Bir Garip Cüce -Ekin-

7.5K 652 1K
                                    


Evrenin komik bir şaka anlayışı vardı. Bir yandan ölüm ve ayrılık gibi iki kötü etmenle seni zedelerken diğer taraftan da imkansıza yakın hayallerini gerçeğe taşıyabiliyordu. Kâbus bekçisi yaratığın Ekin'i yakalamış olması tesadüf değildi, geç de olsa bunun farkına varmıştı. Gerçekleştirmiş olduğu az önceki ritüel de son noktayı koymuş olmalıydı; ne de olsa garip yaratıklar durduk yere ortaya çıkmıyordu.

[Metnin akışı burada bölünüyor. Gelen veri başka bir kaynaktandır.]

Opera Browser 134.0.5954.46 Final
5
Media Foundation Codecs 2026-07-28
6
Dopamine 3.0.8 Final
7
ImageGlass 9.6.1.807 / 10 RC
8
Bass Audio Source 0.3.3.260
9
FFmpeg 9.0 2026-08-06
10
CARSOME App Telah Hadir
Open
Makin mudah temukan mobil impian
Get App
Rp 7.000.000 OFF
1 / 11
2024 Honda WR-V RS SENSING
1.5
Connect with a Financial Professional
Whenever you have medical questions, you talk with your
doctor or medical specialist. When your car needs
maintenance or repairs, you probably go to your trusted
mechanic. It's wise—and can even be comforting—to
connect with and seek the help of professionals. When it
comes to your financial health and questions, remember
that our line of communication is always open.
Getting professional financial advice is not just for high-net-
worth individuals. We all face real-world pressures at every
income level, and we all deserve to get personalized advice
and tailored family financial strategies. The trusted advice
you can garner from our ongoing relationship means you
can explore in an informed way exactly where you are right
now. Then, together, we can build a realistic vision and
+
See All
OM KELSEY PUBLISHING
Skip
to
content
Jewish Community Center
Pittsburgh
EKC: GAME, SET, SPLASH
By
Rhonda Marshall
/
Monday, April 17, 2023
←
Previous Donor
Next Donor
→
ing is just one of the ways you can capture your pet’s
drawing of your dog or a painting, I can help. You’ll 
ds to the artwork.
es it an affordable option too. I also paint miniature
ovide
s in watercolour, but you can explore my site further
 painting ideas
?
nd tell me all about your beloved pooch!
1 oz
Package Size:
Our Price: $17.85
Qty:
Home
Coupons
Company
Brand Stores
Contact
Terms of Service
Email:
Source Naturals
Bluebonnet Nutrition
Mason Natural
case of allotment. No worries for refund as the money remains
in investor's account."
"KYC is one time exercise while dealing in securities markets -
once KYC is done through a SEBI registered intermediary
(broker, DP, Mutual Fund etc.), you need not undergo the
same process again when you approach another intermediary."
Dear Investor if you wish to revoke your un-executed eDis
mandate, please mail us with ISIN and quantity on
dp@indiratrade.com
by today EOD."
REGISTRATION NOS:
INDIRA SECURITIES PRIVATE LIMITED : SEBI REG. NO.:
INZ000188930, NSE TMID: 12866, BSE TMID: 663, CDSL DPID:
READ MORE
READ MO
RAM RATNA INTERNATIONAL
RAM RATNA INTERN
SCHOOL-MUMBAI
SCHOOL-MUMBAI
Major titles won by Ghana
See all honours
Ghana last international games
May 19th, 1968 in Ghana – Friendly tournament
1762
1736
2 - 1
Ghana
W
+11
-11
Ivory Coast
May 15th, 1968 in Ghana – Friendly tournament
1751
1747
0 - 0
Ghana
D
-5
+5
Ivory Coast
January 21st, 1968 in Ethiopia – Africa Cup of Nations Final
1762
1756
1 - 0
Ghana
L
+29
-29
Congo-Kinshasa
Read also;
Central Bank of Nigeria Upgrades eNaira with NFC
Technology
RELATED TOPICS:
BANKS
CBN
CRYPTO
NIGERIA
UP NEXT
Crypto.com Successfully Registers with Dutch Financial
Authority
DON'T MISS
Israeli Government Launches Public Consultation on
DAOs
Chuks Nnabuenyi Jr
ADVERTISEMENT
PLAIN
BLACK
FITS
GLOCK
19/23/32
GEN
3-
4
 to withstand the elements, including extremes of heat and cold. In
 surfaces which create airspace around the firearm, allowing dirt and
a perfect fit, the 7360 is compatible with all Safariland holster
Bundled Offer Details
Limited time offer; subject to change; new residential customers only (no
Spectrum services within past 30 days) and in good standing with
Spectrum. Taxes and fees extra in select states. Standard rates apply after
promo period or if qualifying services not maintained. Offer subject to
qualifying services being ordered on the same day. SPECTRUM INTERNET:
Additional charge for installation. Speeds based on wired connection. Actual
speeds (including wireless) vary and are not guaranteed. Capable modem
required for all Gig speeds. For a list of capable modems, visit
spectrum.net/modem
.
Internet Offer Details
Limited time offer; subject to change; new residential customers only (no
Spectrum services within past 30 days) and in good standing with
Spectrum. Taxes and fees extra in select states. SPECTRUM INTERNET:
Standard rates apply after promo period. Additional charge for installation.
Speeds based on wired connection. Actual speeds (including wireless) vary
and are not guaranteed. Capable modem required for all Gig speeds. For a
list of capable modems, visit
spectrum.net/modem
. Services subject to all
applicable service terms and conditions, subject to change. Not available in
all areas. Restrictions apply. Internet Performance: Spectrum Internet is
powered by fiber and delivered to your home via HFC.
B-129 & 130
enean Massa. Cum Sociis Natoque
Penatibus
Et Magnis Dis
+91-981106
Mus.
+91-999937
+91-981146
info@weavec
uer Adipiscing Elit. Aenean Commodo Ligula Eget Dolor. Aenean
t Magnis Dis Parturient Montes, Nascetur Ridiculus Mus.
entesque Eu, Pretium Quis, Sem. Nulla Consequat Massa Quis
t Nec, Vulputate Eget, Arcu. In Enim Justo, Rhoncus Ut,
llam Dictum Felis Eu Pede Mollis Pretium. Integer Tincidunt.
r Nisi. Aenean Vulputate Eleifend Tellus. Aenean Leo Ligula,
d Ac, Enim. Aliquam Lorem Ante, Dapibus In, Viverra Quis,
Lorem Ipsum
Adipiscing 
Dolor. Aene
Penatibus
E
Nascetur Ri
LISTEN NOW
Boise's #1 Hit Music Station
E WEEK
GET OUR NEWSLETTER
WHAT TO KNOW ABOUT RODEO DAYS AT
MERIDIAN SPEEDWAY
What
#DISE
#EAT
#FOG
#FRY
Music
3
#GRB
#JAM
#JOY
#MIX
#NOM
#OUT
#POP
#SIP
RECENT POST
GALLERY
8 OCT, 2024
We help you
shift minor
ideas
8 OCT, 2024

Ekin kıvırcık saçının ufak bir kısmının ucu dudağına yapışmış Eylül'ü bir süre izledi. Eylül'ün bombeli göz kapakları iri gözlerini vurguluyordu; sağ gözünün kenarında minik bir yağ bezesi vardı. Kalın, koyu mor dudakları hep biraz susuzluktan çatlamış gibi görünürdü ve esmer derisindeki fark edilmeyen birkaç sivilce lekesi sadece yoğun ışıkta göze çarpıyordu. Uzun ve ince yapısıyla çamlığın toprak zeminine çakılmış gibiydi. Eylül, ki o her zaman çılgın şeylere düşkün olmuştu, şimdi öylece duruyordu. Ne demesi gerektiğini bilemiyor gibiydi; bu şey Ekin kadar onu heyecanlandırmamıştı. Çünkü ortada gerçekliğe ters düşen ciddi bir cücesel problem vardı. Diğer taraftan bu, Ekin için tek bir anlama geliyordu; hayali artık onu kucaklamayı kabul etmişti.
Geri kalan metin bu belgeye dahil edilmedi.